**Available data**
********************
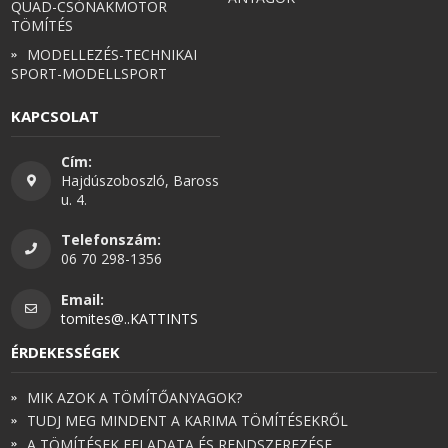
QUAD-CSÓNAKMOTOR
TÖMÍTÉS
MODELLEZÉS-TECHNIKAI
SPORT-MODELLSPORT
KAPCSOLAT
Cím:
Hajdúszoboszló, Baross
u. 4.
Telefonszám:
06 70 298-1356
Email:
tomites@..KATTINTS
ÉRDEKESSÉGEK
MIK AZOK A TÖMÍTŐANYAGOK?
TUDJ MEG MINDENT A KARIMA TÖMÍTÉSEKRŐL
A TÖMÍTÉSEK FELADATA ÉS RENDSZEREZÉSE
********************
**Try it**
A verbatim reproduction of each entry is expected, with every picture omitted.

**Solution below**
QUAD-CSÓNAKMOTOR
TÖMÍTÉS
MODELLEZÉS-TECHNIKAI
SPORT-MODELLSPORT
KAPCSOLAT
Cím:
Hajdúszoboszló, Baross
u. 4.
Telefonszám:
06 70 298-1356
Email:
tomites@..KATTINTS
ÉRDEKESSÉGEK
MIK AZOK A TÖMÍTŐANYAGOK?
TUDJ MEG MINDENT A KARIMA TÖMÍTÉSEKRŐL
A TÖMÍTÉSEK FELADATA ÉS RENDSZEREZÉSE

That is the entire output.